«This Pulitzer Prize-winning book is the most documented study of the evolution of the Soviet repressive system of the Main Directorate of Camps, from its creation shortly after 1917 to its dismantling in 1986. Inseparable from the country’s history, the Gulag was not only an instrument of punishment for criminal offences and mass terror against real and imagined opponents of the regime, but also a significant factor in the economic growth of the USSR. Only during its heyday — in 1929−1959 — about 18 million prisoners passed through thousands of camps. In the author’s collected written and oral memoirs of the perished and the survivors of concentration camps, and in the documents of archives — unique evidence of daily life and mores of the jail: the camp hierarchy, national and social specifics of relations between prisoners, the horror of slave labour, hunger and humiliation, the price of life and death, dignity and villainy, despair and hope, enmity and love …

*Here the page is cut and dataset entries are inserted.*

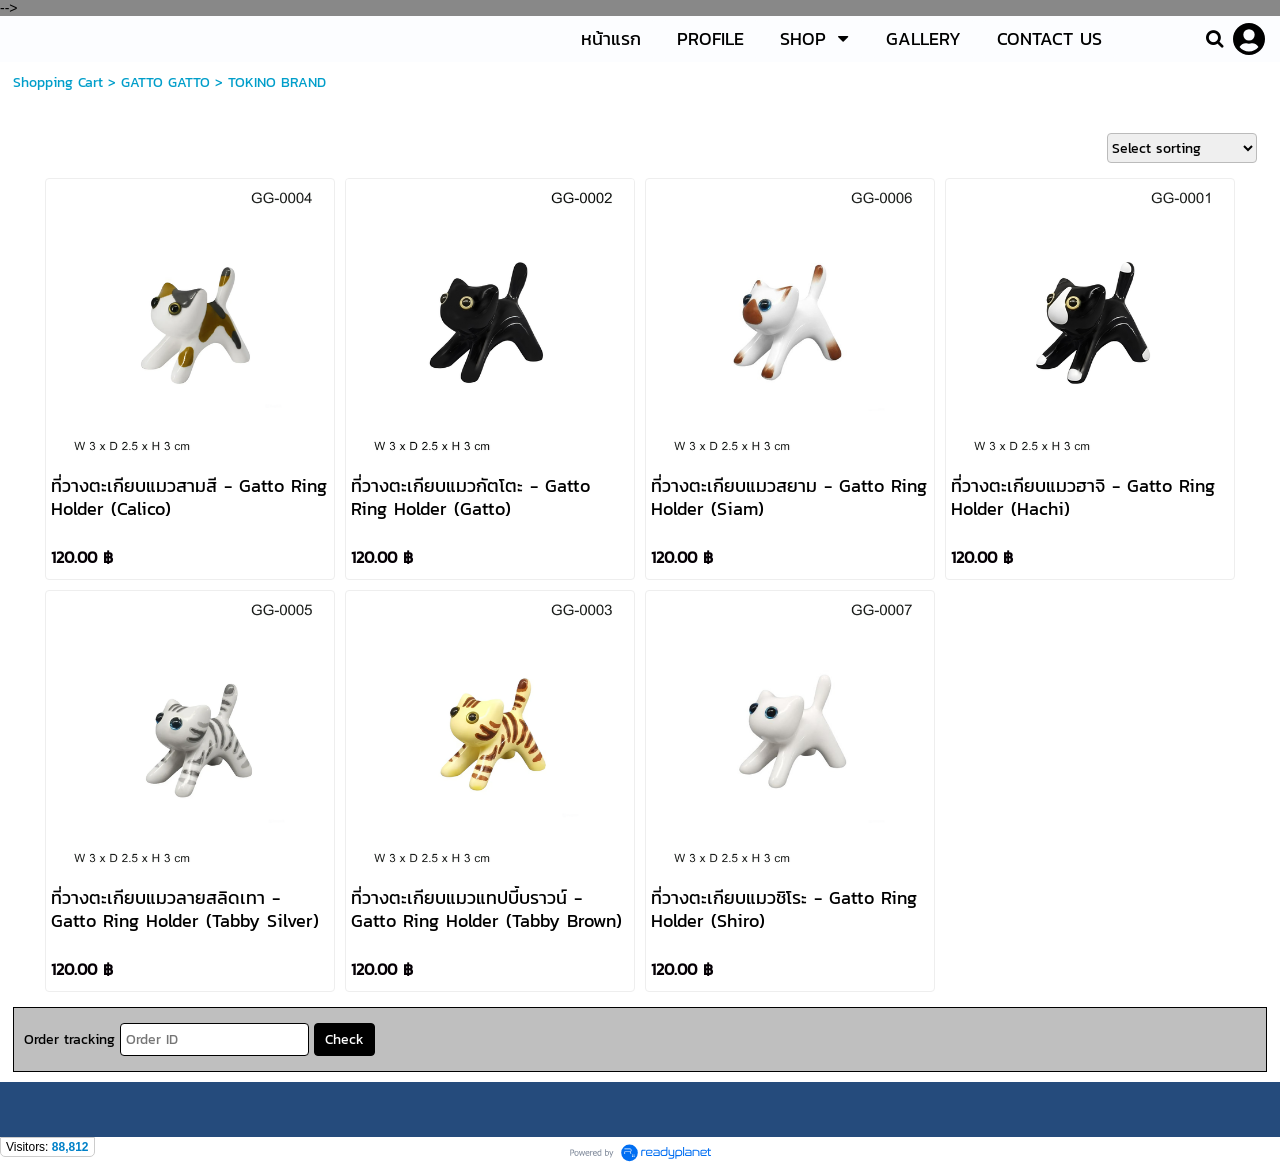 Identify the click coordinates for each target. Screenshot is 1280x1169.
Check (344, 1039)
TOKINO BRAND (277, 82)
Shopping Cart (58, 82)
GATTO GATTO (165, 82) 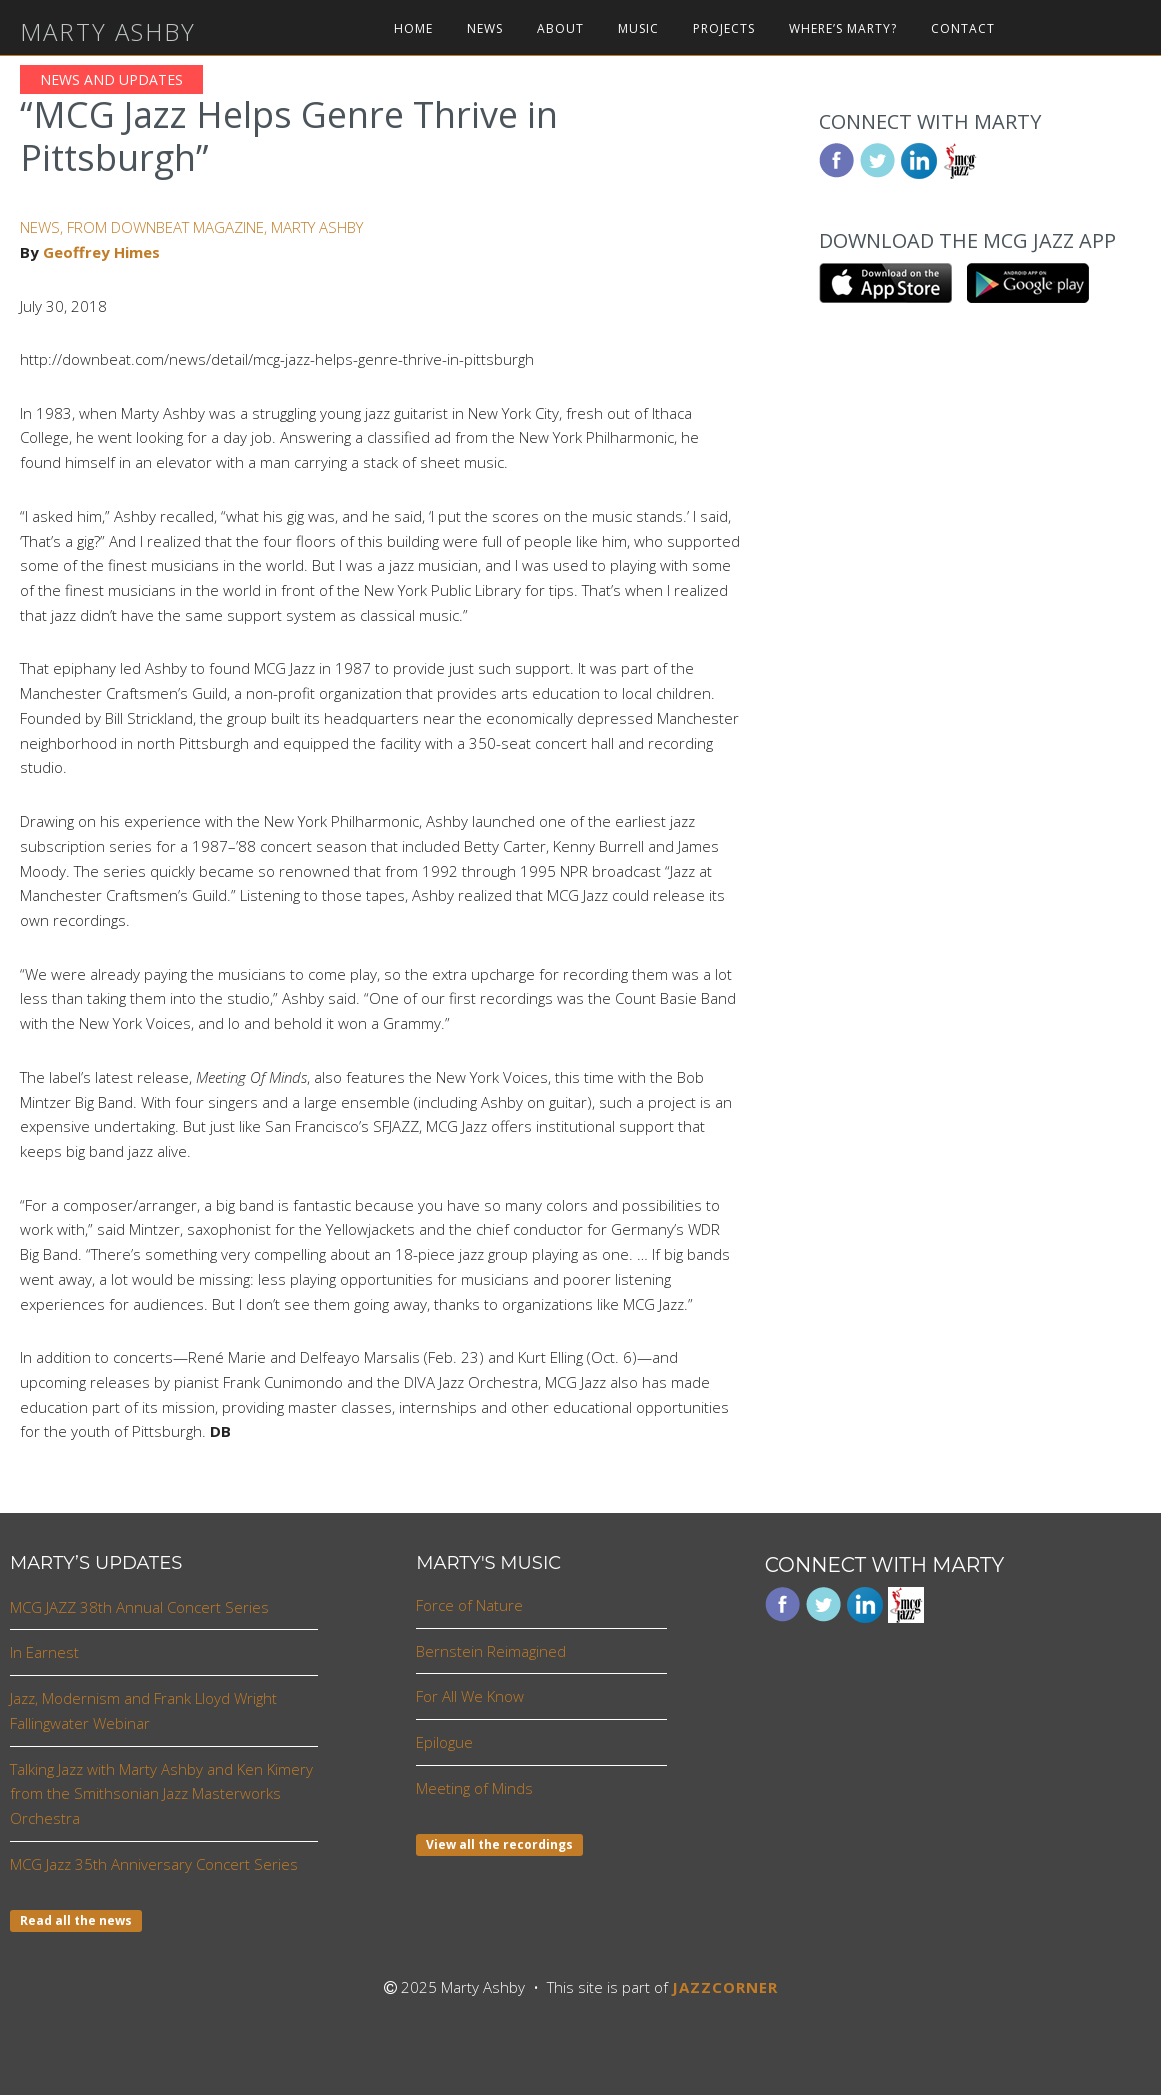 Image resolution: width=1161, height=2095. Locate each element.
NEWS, (43, 227)
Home (413, 29)
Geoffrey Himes (101, 252)
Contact (963, 29)
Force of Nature (469, 1605)
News (485, 29)
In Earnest (44, 1652)
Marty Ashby (108, 31)
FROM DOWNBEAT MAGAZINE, (169, 227)
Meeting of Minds (474, 1788)
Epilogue (444, 1742)
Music (638, 29)
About (560, 29)
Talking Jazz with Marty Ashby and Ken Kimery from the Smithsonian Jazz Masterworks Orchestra (161, 1794)
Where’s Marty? (843, 29)
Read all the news (76, 1920)
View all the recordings (499, 1844)
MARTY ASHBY (317, 227)
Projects (724, 29)
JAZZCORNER (725, 1987)
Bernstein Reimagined (491, 1651)
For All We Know (470, 1696)
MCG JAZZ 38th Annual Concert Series (139, 1607)
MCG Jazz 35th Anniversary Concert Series (154, 1864) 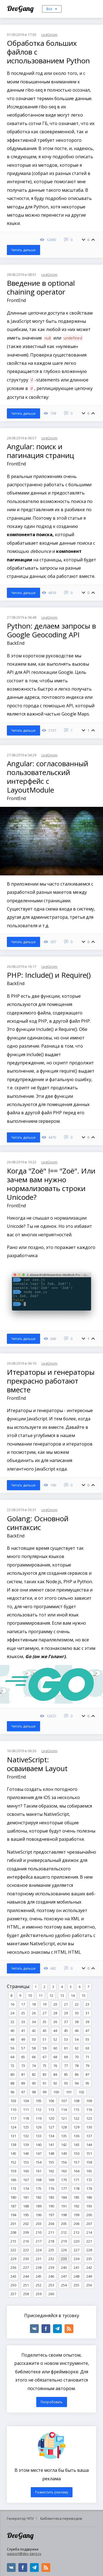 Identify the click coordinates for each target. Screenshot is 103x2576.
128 (64, 2127)
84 (55, 2074)
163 (64, 2170)
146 (26, 2153)
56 (12, 2048)
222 (13, 2249)
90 (34, 2083)
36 (55, 2021)
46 (77, 2030)
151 (89, 2153)
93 (66, 2083)
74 (34, 2065)
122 (76, 2118)
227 (76, 2249)
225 (51, 2249)
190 (51, 2206)
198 (64, 2214)
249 (89, 2276)
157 (76, 2162)
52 (55, 2039)
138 (13, 2144)
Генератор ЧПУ (20, 2518)
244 (26, 2276)
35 (44, 2021)
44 (55, 2030)
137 (89, 2135)
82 (34, 2074)
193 (89, 2206)
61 (66, 2048)
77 (66, 2065)
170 (64, 2179)
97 (23, 2091)
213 (76, 2232)
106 (51, 2100)
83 (44, 2074)
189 (38, 2206)
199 (76, 2214)
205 (64, 2223)
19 (44, 2004)
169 (51, 2179)
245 (38, 2276)
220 (76, 2241)
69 (66, 2056)
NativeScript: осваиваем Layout (37, 1764)
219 (64, 2241)
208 (13, 2232)
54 (77, 2039)
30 (77, 2013)
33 (23, 2021)
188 (26, 2206)
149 (64, 2153)
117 (13, 2118)
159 (13, 2170)
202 (26, 2223)
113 (51, 2109)
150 (76, 2153)
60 (55, 2048)
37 (66, 2021)
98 (34, 2091)
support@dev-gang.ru (24, 2553)
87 (87, 2074)
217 (38, 2241)
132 (26, 2135)
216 (26, 2241)
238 (38, 2267)
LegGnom (49, 34)
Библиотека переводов (61, 2518)
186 (89, 2197)
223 (26, 2249)
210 (38, 2232)
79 (87, 2065)
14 (73, 1995)
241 (76, 2267)
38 (77, 2021)
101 (69, 2091)
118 (26, 2118)
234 (76, 2258)
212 (64, 2232)
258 (26, 2293)
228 (89, 2249)
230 (26, 2258)
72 (12, 2065)
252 (38, 2285)
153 (26, 2162)
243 (13, 2276)
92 (55, 2083)
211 (51, 2232)
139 (26, 2144)
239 (51, 2267)
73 (23, 2065)
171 (76, 2179)
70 (77, 2056)
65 (23, 2056)
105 (38, 2100)
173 (13, 2188)
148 (51, 2153)
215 (13, 2241)
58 (34, 2048)
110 (13, 2109)
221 (89, 2241)
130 (89, 2127)
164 (76, 2170)
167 (26, 2179)
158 (89, 2162)
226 (64, 2249)
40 (12, 2030)
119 (38, 2118)
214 (89, 2232)
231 (38, 2258)
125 (26, 2127)
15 (83, 1995)
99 (44, 2091)
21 (66, 2004)
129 (76, 2127)
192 (76, 2206)
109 (89, 2100)
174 (26, 2188)
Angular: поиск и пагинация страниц (40, 451)
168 (38, 2179)
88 (12, 2083)
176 (51, 2188)
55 (87, 2039)
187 (13, 2206)
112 (38, 2109)
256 (89, 2285)
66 (34, 2056)
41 (23, 2030)
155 (51, 2162)
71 (87, 2056)
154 (38, 2162)
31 (87, 2013)
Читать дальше (23, 250)
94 (77, 2083)
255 (76, 2285)
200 (89, 2214)
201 (13, 2223)
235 (89, 2258)
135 (64, 2135)
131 (13, 2135)
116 (89, 2109)
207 (89, 2223)
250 (13, 2285)
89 (23, 2083)
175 (38, 2188)
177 (64, 2188)
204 (51, 2223)
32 (12, 2021)
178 (76, 2188)
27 (44, 2013)
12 (51, 1995)
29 (66, 2013)
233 (64, 2258)
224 (38, 2249)
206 (76, 2223)
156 (64, 2162)
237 (26, 2267)
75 (44, 2065)
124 (13, 2127)
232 (51, 2258)
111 (26, 2109)
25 (23, 2013)
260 (51, 2293)
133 (38, 2135)
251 (26, 2285)
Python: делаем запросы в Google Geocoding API (51, 630)
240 (64, 2267)
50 (34, 2039)
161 (38, 2170)
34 (34, 2021)
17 (23, 2004)
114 (64, 2109)
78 (77, 2065)
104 (26, 2100)
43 (44, 2030)
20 (55, 2004)
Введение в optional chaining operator (41, 287)
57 (23, 2048)
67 (44, 2056)
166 (13, 2179)
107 (64, 2100)
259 (38, 2293)
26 (34, 2013)
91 (44, 2083)
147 (38, 2153)
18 (34, 2004)
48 (12, 2039)
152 (13, 2162)
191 (64, 2206)
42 (34, 2030)
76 (55, 2065)
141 (51, 2144)
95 (87, 2083)
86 (77, 2074)
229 (13, 2258)
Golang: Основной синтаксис (37, 1523)
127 (51, 2127)
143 (76, 2144)
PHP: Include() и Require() (49, 975)
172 (89, 2179)
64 (12, 2056)
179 (89, 2188)
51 (44, 2039)
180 (13, 2197)
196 (38, 2214)
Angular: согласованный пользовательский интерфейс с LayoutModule (47, 777)
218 (51, 2241)
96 (12, 2091)
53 (66, 2039)
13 (62, 1995)
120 (51, 2118)
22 (77, 2004)
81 (23, 2074)
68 (55, 2056)
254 (64, 2285)
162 (51, 2170)
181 (26, 2197)
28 (55, 2013)
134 (51, 2135)
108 (76, 2100)
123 (89, 2118)
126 (38, 2127)
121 (64, 2118)
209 (26, 2232)
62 (77, 2048)
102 (81, 2091)
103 (13, 2100)
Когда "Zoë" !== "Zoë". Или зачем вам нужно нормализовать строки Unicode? (51, 1184)
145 (13, 2153)
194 (13, 2214)
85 (66, 2074)
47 (87, 2030)
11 (41, 1995)
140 (38, 2144)
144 (89, 2144)
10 (30, 1995)
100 (56, 2091)
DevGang (21, 8)
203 (38, 2223)
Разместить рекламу (51, 2492)
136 (76, 2135)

This true story of the web of Great Terror is one of the most tragic pages in the annals of the 20th century, which unfortunately, in author’s opinion, has not become part of public knowledge.»
GULAG
The Web of Great Terror
Applebaum, Anne. GULAG. The Web of Great Terror. (Anne Applebaum. GULAG. A History. — New York, 2003.) — Moscow: Moscow School of Political Studies, 2006. — 608 p., ill.